Steward made these remarks at a City & Financial’s City Week event. The FCA department head said these unregulated, high risk, and volatile companies posed a risk to the broader financial system. As such, he warned consumers, banks and payment services companies against dealing with them.
“We have a number of firms that are clearly doing business in the UK without being registered with us and they are dealing with someone: banks, payment services firms, consumers,” he said. “This is a very real risk so we are worried about that.”
Extending registration deadline
Earlier this month, the FCA extended the deadline for its Temporary Registrations Regimes (TRR) until March 2022. Crypto asset firms that registered with the regulator before December 2020 can apply for the TRR. If accepted this would allow them to continue trading, while the FCA assesses their applications. The original deadline for the TRR was July 9, 2021.

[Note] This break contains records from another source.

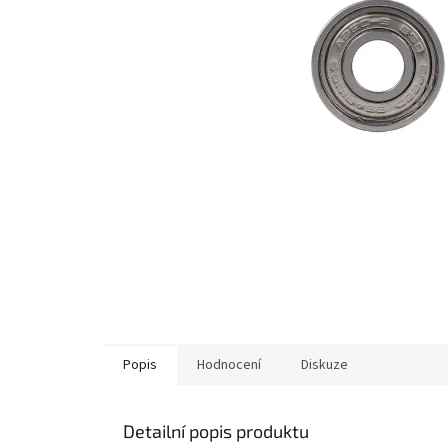
Popis
Hodnocení
Diskuze
Detailní popis produktu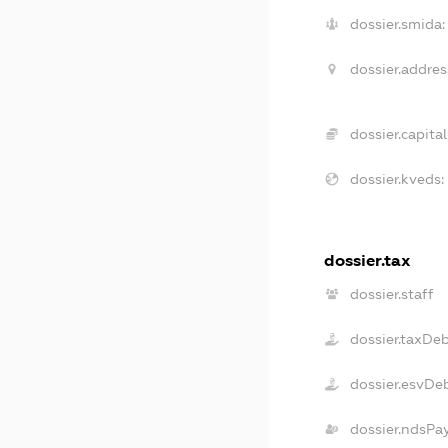
dossier.smida:
dossier.addres
dossier.capital
dossier.kveds:
dossier.tax
dossier.staff
dossier.taxDe
dossier.esvDe
dossier.ndsPa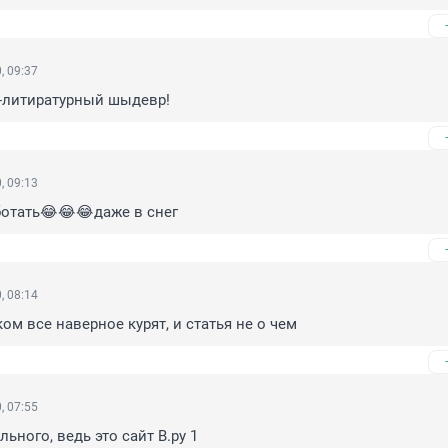
, 09:37
о-литиратурный шыдевр!
, 09:13
ботать😂😂😂даже в снег
, 08:14
ом все наверное курят, и статья не о чем
, 07:55
ьного, ведь это сайт В.ру 1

The FCA said it was extending the deadline because many businesses were not meeting the required anti-money laundering standards. The FCA was appointed anti-money laundering and counter terrorist financing supervisor of crypto asset firms in January. As a consequence, “an unprecedented number of businesses” had withdrawn their applications, which poses a financial crime risk, Steward said.
Increasing crypto adoption
Meanwhile, the adoption of cryptocurrencies in Britain has grown. According to the most recent quantitative study from the FCA. Roughly 2.3 million British adults now hold crypto assets, a jump from the estimated 1.9 million in 2020. The study notes that while ownership increased, a general understanding of crypto assets seems to have diminished.
Despite lacking a thorough understanding, Steward says many new investors have bought in due to fear of missing out. Over the past year this demographic has remained largely middle to upper-middle class men over the age of 35. Steward likens this irrational exuberance to tulip mania of the 17th century.